**Task requirements**
Search the records for "uhrazeno" and copy each line that holds it.

**Dataset extract**

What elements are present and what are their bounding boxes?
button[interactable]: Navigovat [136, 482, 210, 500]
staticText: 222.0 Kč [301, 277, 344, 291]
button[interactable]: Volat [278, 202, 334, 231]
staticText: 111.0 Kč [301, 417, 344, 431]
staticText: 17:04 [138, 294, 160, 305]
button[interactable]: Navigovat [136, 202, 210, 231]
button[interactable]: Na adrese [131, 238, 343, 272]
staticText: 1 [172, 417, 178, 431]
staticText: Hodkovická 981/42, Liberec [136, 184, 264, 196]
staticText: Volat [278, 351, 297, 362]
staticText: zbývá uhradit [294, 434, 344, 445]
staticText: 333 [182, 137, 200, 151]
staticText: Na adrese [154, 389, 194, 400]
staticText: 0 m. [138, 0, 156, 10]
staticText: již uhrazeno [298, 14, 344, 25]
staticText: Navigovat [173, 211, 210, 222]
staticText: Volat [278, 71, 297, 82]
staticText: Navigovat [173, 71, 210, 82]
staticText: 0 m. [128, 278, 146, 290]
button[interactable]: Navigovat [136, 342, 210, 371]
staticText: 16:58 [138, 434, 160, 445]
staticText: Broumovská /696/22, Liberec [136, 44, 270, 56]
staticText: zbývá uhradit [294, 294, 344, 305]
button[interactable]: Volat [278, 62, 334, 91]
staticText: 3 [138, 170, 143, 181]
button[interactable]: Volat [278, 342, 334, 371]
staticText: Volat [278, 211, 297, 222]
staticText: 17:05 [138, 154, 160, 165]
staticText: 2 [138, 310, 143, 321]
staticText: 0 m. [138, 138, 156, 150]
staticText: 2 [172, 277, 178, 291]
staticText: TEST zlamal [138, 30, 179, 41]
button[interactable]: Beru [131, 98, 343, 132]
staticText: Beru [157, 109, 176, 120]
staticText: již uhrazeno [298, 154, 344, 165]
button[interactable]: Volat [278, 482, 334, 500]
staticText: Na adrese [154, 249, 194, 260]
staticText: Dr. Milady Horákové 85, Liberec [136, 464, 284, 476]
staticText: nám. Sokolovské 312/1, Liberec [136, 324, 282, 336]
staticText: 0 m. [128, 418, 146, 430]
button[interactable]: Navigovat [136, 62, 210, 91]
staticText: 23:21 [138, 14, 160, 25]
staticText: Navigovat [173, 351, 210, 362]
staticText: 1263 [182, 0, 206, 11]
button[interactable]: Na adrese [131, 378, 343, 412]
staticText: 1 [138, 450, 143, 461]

**Response for this exercise**
staticText: již uhrazeno [298, 14, 344, 25]
staticText: již uhrazeno [298, 154, 344, 165]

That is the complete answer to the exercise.